How people get paid is changing in step with changes in how many people work. As part of the gig economy, independent workers connect directly to customers through platforms like Uber, Airbnb and Etsy. A growing number of people earn money from other short-term engagements, freelance work and on-demand roles. No matter the job, including traditional employment, workers crave greater flexibility and fewer constraints than ever before.

And many of them need it. While nearly two-thirds of Americans are paid biweekly, sometimes waiting for the next paycheck is problematic, whatever a person's income. Half of millennials (and 38 percent of all consumers) say it would be difficult or even impossible for them to pay back a loan of $500 right now, according to recent Fiserv research.

All that matters for us are the workers, ensuring they're paid what they've earned ...As people search for immediate access to earned wages, many can now turn to fintech companies like Payfare, DailyPay, Instant Financial and Earnin, which offer direct-to-consumer solutions or work as services from employers. Earnin allows anyone with a job and a bank account to get paid the minute they leave work. From the smartphone app, an earner snaps a photo of an electronic timesheet and Earnin deposits the earnings in the person's bank account. Instead of fees or interest, users are asked to tip what they think is fair and share the app with their friends and family. Workers at more than 50,000 companies, including Apple, Starbucks and Home Depot, have used Earnin, all without a direct partnership.

As part of an ongoing series of fintech profiles, we spoke with Ram Palaniappan, CEO of Earnin, to understand the factors driving the changing payday and why a weeks-long pay gap is difficult for many workers in today's economy.

According to Palaniappan, more than $1 trillion in earnings is locked away in the traditional pay cycle. Like similar providers, Earnin provides access to those funds, which helps workers worry less about finances and focus more on performing their best.
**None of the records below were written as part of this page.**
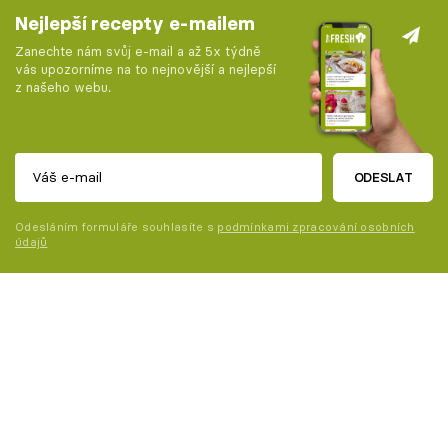
Nejlepší recepty e-mailem
Zanechte nám svůj e-mail a až 5x týdně
vás upozorníme na to nejnovější a nejlepší
z našeho webu.
ODESLAT
Odesláním formuláře souhlasíte s
podmínkami zpracování osobních
údajů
How and why is Earnin adapting the pay cycle?

Not much has changed in the way Americans are traditionally paid; for more than a century, the biweekly pay cycle has dominated the American workplace. What has changed is lagging wage growth, a higher cost of living and cumbersome student loans.
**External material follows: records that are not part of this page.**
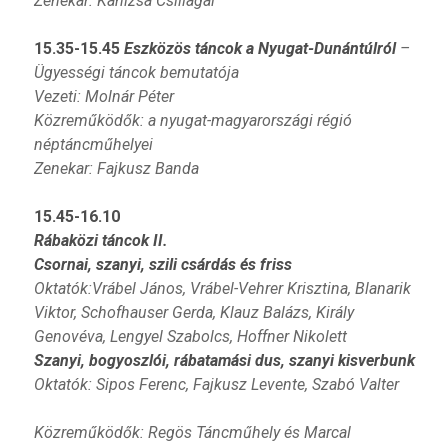
Zenekar: Kanizsa Csillagai
15.35-15.45
Eszközös táncok a Nyugat-Dunántúlról
–
Ügyességi táncok bemutatója
Vezeti: Molnár Péter
Közreműködők: a nyugat-magyarországi régió
néptáncműhelyei
Zenekar: Fajkusz Banda
15.45-16.10
Rábaközi táncok II.
Csornai, szanyi, szili csárdás és friss
Oktatók:Vrábel János, Vrábel-Vehrer Krisztina, Blanarik
Viktor,
Schofhauser Gerda,
Klauz Balázs,
Király
Genovéva,
Lengyel Szabolcs, Hoffner Nikolett
Szanyi, bogyoszlói, rábatamási dus, szanyi kisverbunk
Oktatók: Sipos Ferenc, Fajkusz Levente, Szabó Valter
Közreműködők: Regös Táncműhely és Marcal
In a recent wage analysis, Earnin found that Americans who are paid biweekly are 50 percent more likely to use Earnin than workers who are paid weekly. That's despite the fact that workers paid biweekly – the most common pay cycle – have a higher average income. The budgeting flexibility afforded to those paid once a week allows them to overcome unexpected financial shocks better than those trapped in a longer cycle. Nearly 80 percent of Americans live paycheck to paycheck and few people have an emergency fund to cover unbudgeted expenses. That contributes to billions in overdraft and late fees – costs that could be easily avoided with access to their already earned wages.
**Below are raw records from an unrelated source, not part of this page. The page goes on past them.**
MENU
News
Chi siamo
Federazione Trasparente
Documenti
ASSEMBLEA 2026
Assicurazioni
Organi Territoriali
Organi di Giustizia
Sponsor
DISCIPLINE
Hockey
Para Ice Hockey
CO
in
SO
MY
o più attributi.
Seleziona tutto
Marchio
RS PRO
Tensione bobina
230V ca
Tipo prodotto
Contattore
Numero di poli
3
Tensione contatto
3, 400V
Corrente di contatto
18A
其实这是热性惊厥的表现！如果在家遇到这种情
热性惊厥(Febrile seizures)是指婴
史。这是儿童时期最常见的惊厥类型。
What are the market trends influencing how people want to get paid?

Technology is opening up countless opportunities by improving the speed and quality of our banking infrastructure, but the financial system doesn't work well for everyone. We see consumers who are tired of onerous fees, inconvenient access and limited options. The growing investment in fintech has led to some wonderful new initiatives around payroll, and same-day and real-time disbursements are not that far off from a technical standpoint.

Americans who are paid biweekly are 50 percent more likely to use Earnin than workers who are paid weekly. That's despite the fact that workers paid biweekly – the most common pay cycle – have a higher average income.

Flexibility of pay is important today because it has been overlooked for so long. Solutions may have been more inconvenient in the past, but giving access to wages has always been the right thing to do for employees, even if seldom practiced. With the introduction of digital solutions like Earnin, there's no excuse for Americans not to take advantage of the flexibility technology provides.

What about growth in the gig economy?

The gig economy ushered in a drastic change in how we perceive employment, challenging the American culture of work in both positive and negative ways. For some, it's an opportunity to pursue the type of work that brings them joy, using technology to connect with partners across the globe. For others, it's become the harbinger of an underappreciated workforce.

Was it important for you to develop a solution that provides a degree of financial stability and control to people who sometimes can't wait for a longer payment cycle?

That's what drives us. The current financial system is set up in a way that is unbalanced, having a harder impact on those with limited resources. It's our goal to help our customers avoid financial shocks and falling into a debt cycle that could have long-lasting effects.

All that matters for us are the workers, ensuring they're paid what they've earned – however it was earned – as quickly as possible.